Ensuite, dans les mentions légales de la plateforme (https://sphere-emploi.fr/portal/article/3984), la base légale du traitement de données personnelles n’est pas indiquée. Par déduction, ce n’est pas le consentement (il n’est pas récolté au préalable et décliner une invitation ne suffit pas à être retiré du traitement), ni une obligation légale (le responsable du traitement doit démontrer en quoi son traitement répond à une telle obligation précise, cela ne peut pas être un objectif vague et/ou d’ordre général, cf. WP 260 du CEPD, et Pôle emploi indique que les données ne sont pas traitées dans le « cadre du contrôle de la recherche d’emploi »), ni une mission de service public (mêmes raisons, la législation ne missionne pas explicitement Pôle emploi pour créer une plateforme collaborative à destination des demandeurs d'emploi). Donc, la base légale est l’intérêt légitime. Or, lesdits ne sont pas présentés, alors qu'il s'agit d'une obligation (article 13.1.d du RGPD).

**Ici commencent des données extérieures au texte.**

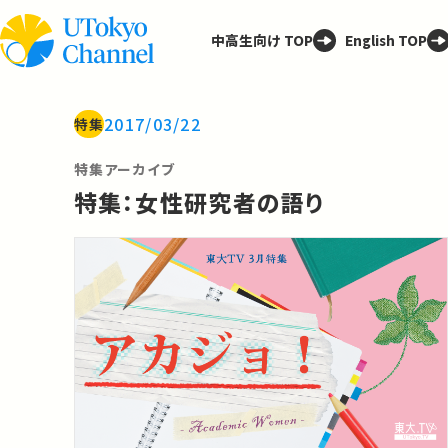
中高生向け TOP
English TOP
2017/03/22
特集
特集アーカイブ
特集：女性研究者の語り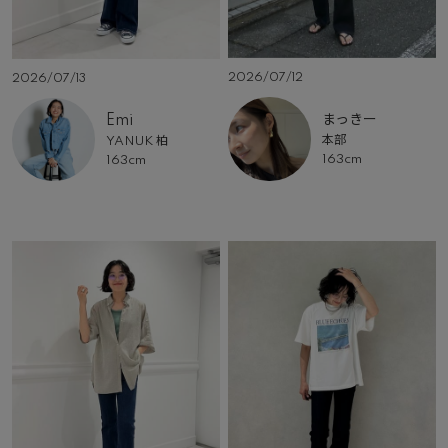
2026/07/12
2026/07/13
まっきー
Emi
本部
YANUK 柏
163cm
163cm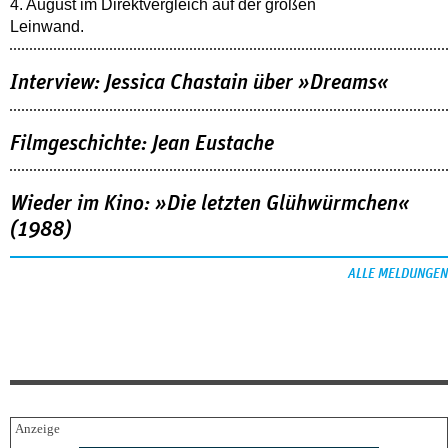
4. August im Direktvergleich auf der großen
Leinwand.
Interview: Jessica Chastain über »Dreams«
Filmgeschichte: Jean Eustache
Wieder im Kino: »Die letzten Glühwürmchen«
(1988)
ALLE MELDUNGEN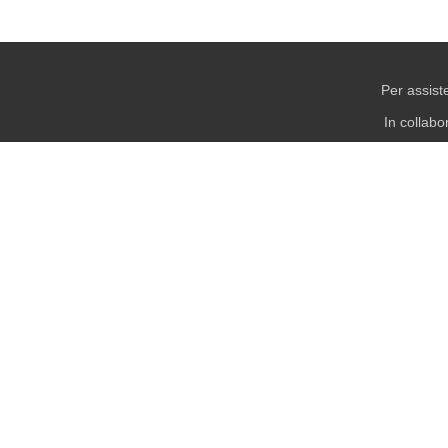
Per assist
In collab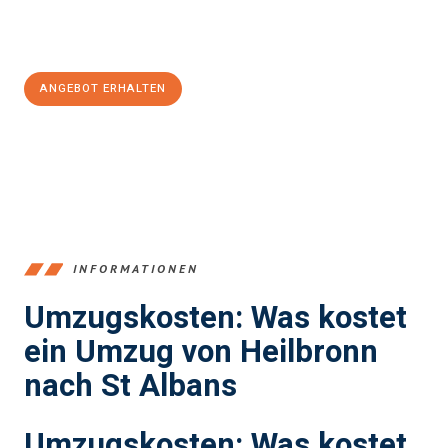
Jetzt
unverbindliches Angebot
erhalten &
100€ sparen:
ANGEBOT ERHALTEN
+4915792653378
INFORMATIONEN
Umzugskosten: Was kostet
ein Umzug von Heilbronn
nach St Albans
Umzugskosten: Was kostet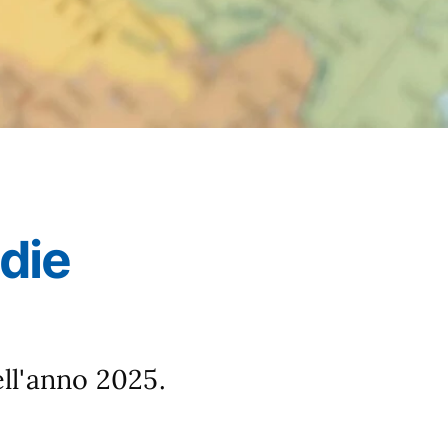
edie
ll'anno 2025.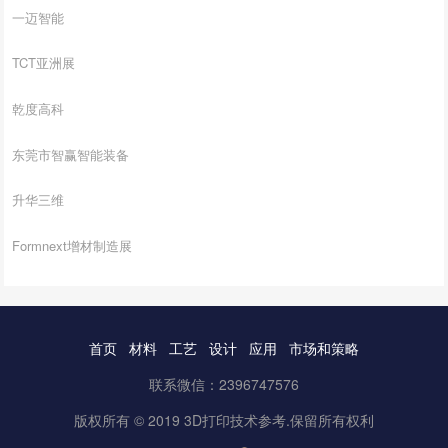
一迈智能
TCT亚洲展
乾度高科
东莞市智赢智能装备
升华三维
Formnext增材制造展
首页
材料
工艺
设计
应用
市场和策略
联系微信：2396747576
版权所有 © 2019 3D打印技术参考.保留所有权利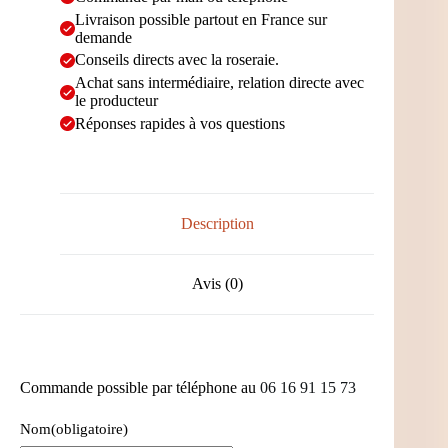
Livraison possible partout en France sur
demande
Conseils directs avec la roseraie.
Achat sans intermédiaire, relation directe avec
le producteur
Réponses rapides à vos questions
Description
Avis (0)
Commande possible par téléphone au
06 16 91 15 73
Nom
(obligatoire)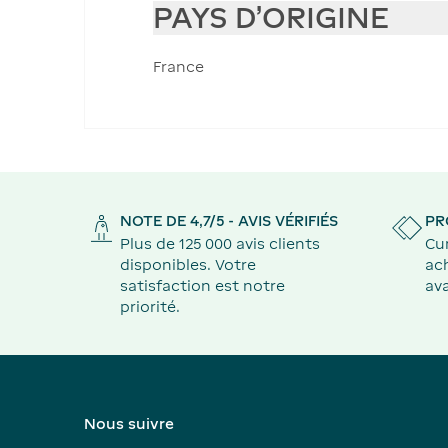
PAYS D'ORIGINE
France
NOTE DE 4,7/5 - AVIS VÉRIFIÉS
PR
Plus de 125 000 avis clients
Cu
disponibles. Votre
ach
satisfaction est notre
ava
priorité.
Nous suivre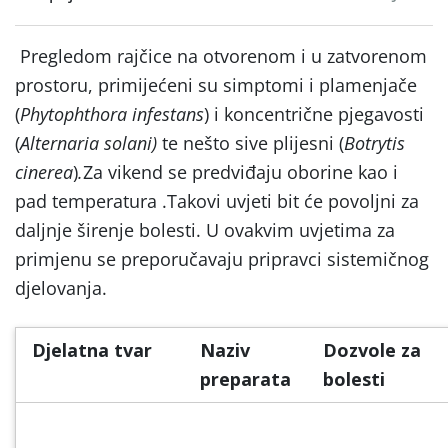
Pregledom rajčice na otvorenom i u zatvorenom
prostoru, primijećeni su simptomi i plamenjače
(
Phytophthora infestans
) i koncentrične pjegavosti
(
Alternaria solani)
te nešto sive plijesni (
Botrytis
cinerea
)
.
Za vikend se predviđaju oborine kao i
pad temperatura .Takovi uvjeti bit će povoljni za
daljnje širenje bolesti. U ovakvim uvjetima za
primjenu se preporučavaju pripravci sistemičnog
djelovanja.
Djelatna tvar
Naziv
Dozvole za
preparata
bolesti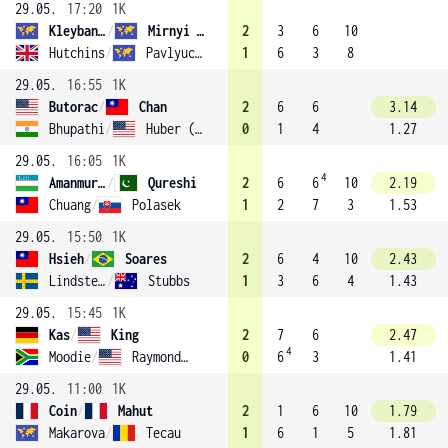
29.05.
17:20
1K
Kleybanova
/
Mirnyi (5)
2
3
6
10
Hutchins
/
Pavlyuchenkova
1
6
3
8
29.05.
16:55
1K
Butorac
/
Chan
2
6
6
3.14
Bhupathi
/
Huber (1)
0
1
4
1.27
29.05.
16:05
1K
4
Amanmuradova
/
Qureshi
2
6
6
10
2.19
Chuang
/
Polasek
1
2
7
3
1.53
29.05.
15:50
1K
Hsieh
/
Soares
2
6
4
10
2.43
Lindstedt
/
Stubbs
1
3
6
4
1.43
29.05.
15:45
1K
Kas
/
King
2
7
6
2.47
4
Moodie
/
Raymond (7)
0
6
3
1.41
29.05.
11:00
1K
Coin
/
Mahut
2
1
6
10
1.79
Makarova
/
Tecau
1
6
1
5
1.81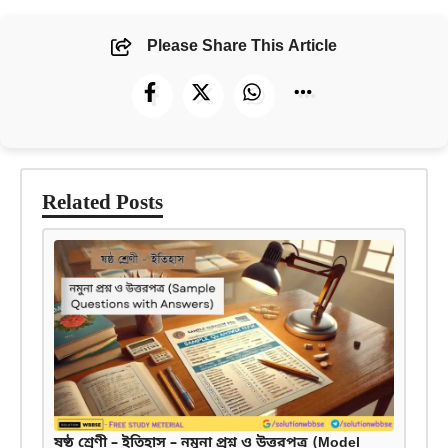
Please Share This Article
Related Posts
ষষ্ঠ শ্রেণী – ইতিহাস – নমুনা প্রশ্ন ও উত্তরপত্র (Model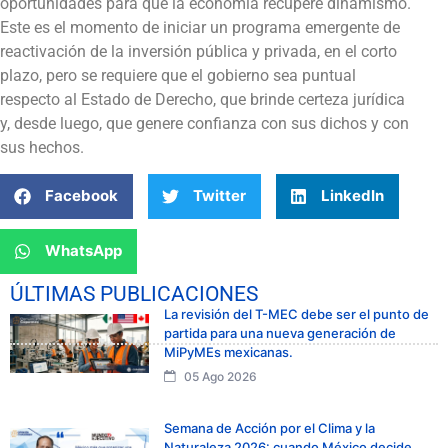
oportunidades para que la economía recupere dinamismo.
Este es el momento de iniciar un programa emergente de
reactivación de la inversión pública y privada, en el corto
plazo, pero se requiere que el gobierno sea puntual
respecto al Estado de Derecho, que brinde certeza jurídica
y, desde luego, que genere confianza con sus dichos y con
sus hechos.
Facebook
Twitter
LinkedIn
WhatsApp
ÚLTIMAS PUBLICACIONES
La revisión del T-MEC debe ser el punto de
partida para una nueva generación de
MiPyMEs mexicanas.
05 Ago 2026
Semana de Acción por el Clima y la
Naturaleza 2026: cuando México decide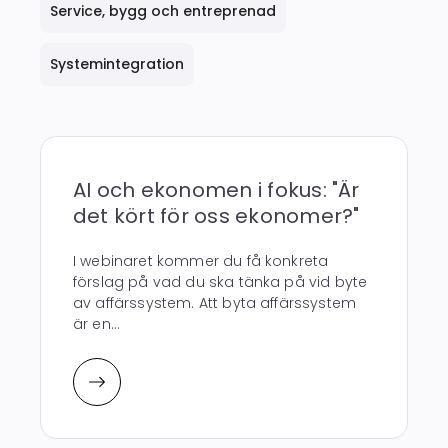
Service, bygg och entreprenad
Systemintegration
AI och ekonomen i fokus: "Är
det kört för oss ekonomer?"
I webinaret kommer du få konkreta
förslag på vad du ska tänka på vid byte
av affärssystem. Att byta affärssystem
är en...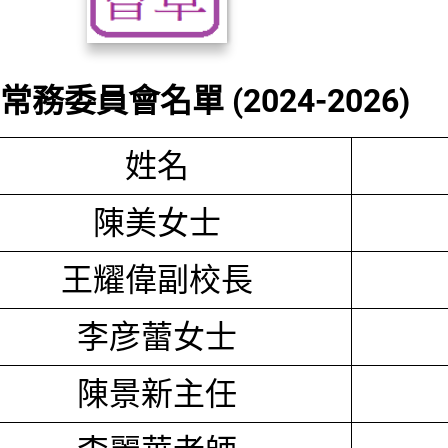
務委員會名單 (2024-2026)
姓名
陳美女士
王耀偉副校長
李彦蕾女士
陳景新主任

De même, aucune information est donnée sur le caractère (réglementaire, contractuel) de l’utilisation des données personnelles ni sur son aspect facultatif ou obligatoire ni sur les conséquences d’un refus de communication des données personnelles (sur ce dernier point, la phrase « En aucun cas, les données collectées ne seront traitées par Pôle emploi dans le cadre du contrôle de la recherche d’emploi. » constitue un indice faible). C'est pourtant une exigence de l'article 13.2.e du RGPD.
La politique de confidentialité générale de Pôle emploi (https://www.pole-emploi.fr/informations/informations-legales-et-conditio/protection-des-donnees-personnel.html) ne référence pas ce traitement et ne fournit pas de réponse aux carences précédemment soulignées. Par ailleurs, elle ne répond pas aux exigences d'exhaustivité et de clarté définies par le RGPD et le CEPD : quel jeu de données est utilisé pour telle finalité présentée ? Sur quelle base légale repose telle finalité présentée ? Durée de conservation de chaque jeu de données ? Etc.
Pouvez-vous m'informer des actions correctrices que vous allez mettre en œuvre ?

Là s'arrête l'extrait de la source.